Lieberman: Not enough votes in Senate to ratify new START treaty
Sen. Joe Lieberman (I-Conn.) said the administration may have problems getting the START treaty signed last week ratified in the Senate.
Lieberman said he'd arrived at his belief on the vote tally falling short after conversations with colleagues over the congressional recess.
"We need that defense to protect our allies and ourselves from Iran," Lieberman said.
President Barack Obama backed away from the controversial missile shield, a plan launched under President George W. Bush, at the beginning of his term, earning kudos from Russia but disappointment from Poland and the Czech Republic.
Lieberman stressed that as stockpiles are slashed, "we have to make darn sure that our nuclear warheads are capable, are modern.

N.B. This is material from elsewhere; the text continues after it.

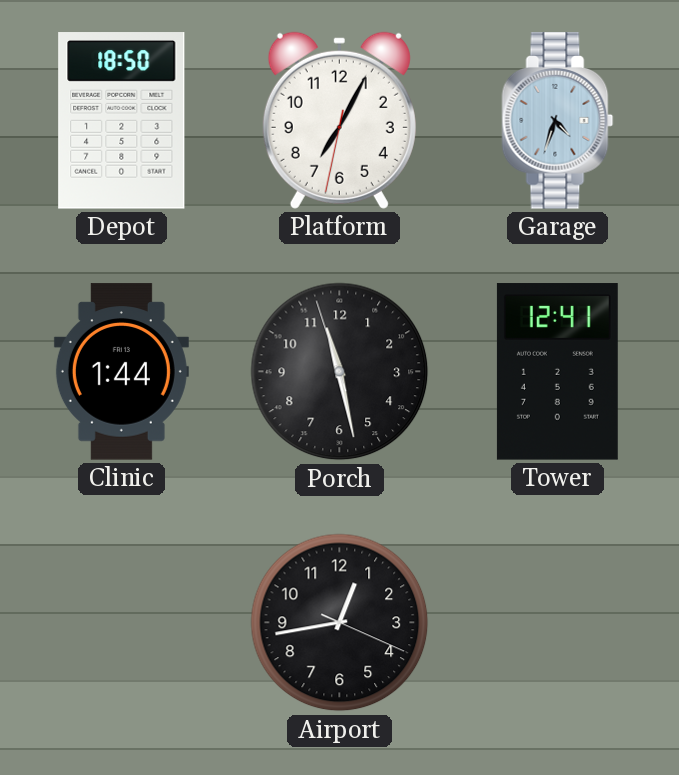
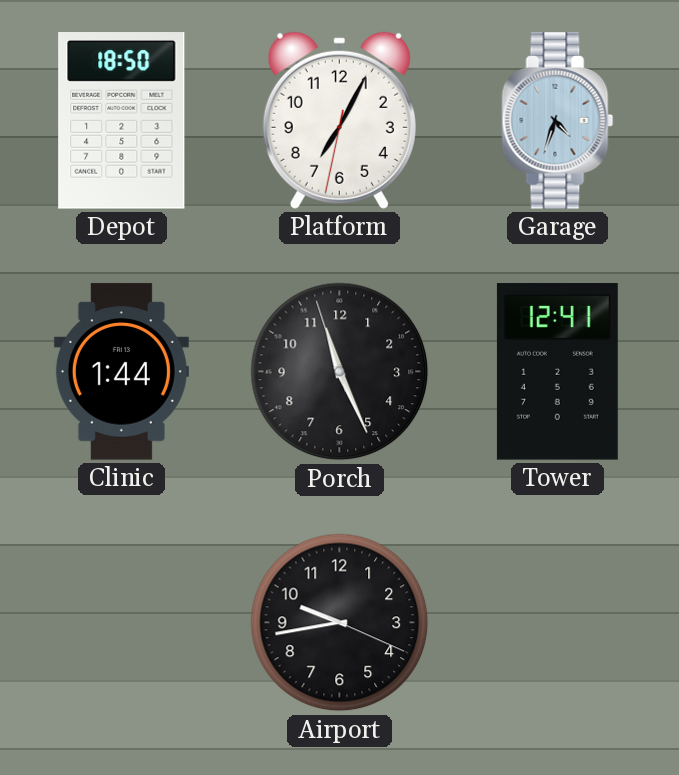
Porch: 11:27 -> 11:25
Airport: 12:43 -> 9:43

And a lot of them are decades old."
"Fox News Sunday" host Chris Wallace asked Sen. Lamar Alexander (R-Tenn.) about the chances of getting nine Republican votes need in the Senate to ratify the treaty.
That depends on the administration's answers to the concerns posed by those like Lieberman, Alexander said.
"I mean, reducing the number of nuclear weapons that are deployed to 1,500 gives us plenty to blow everybody to kingdom come if that's what we choose to do," Alexander said. "But the questions are some of the ones mentioned by Senator Lieberman, and we need to take plenty of time to answer them."
Alexander also took issue with Obama's "troublesome" Nuclear Posture Statement, which declared that the U.S. wouldn't hit a non-nuclear country with nuclear weapons.
"It takes away the ambiguity about our use of nuclear power," Alexander said. "Ambiguity in foreign policy is sometimes very useful, as we've found."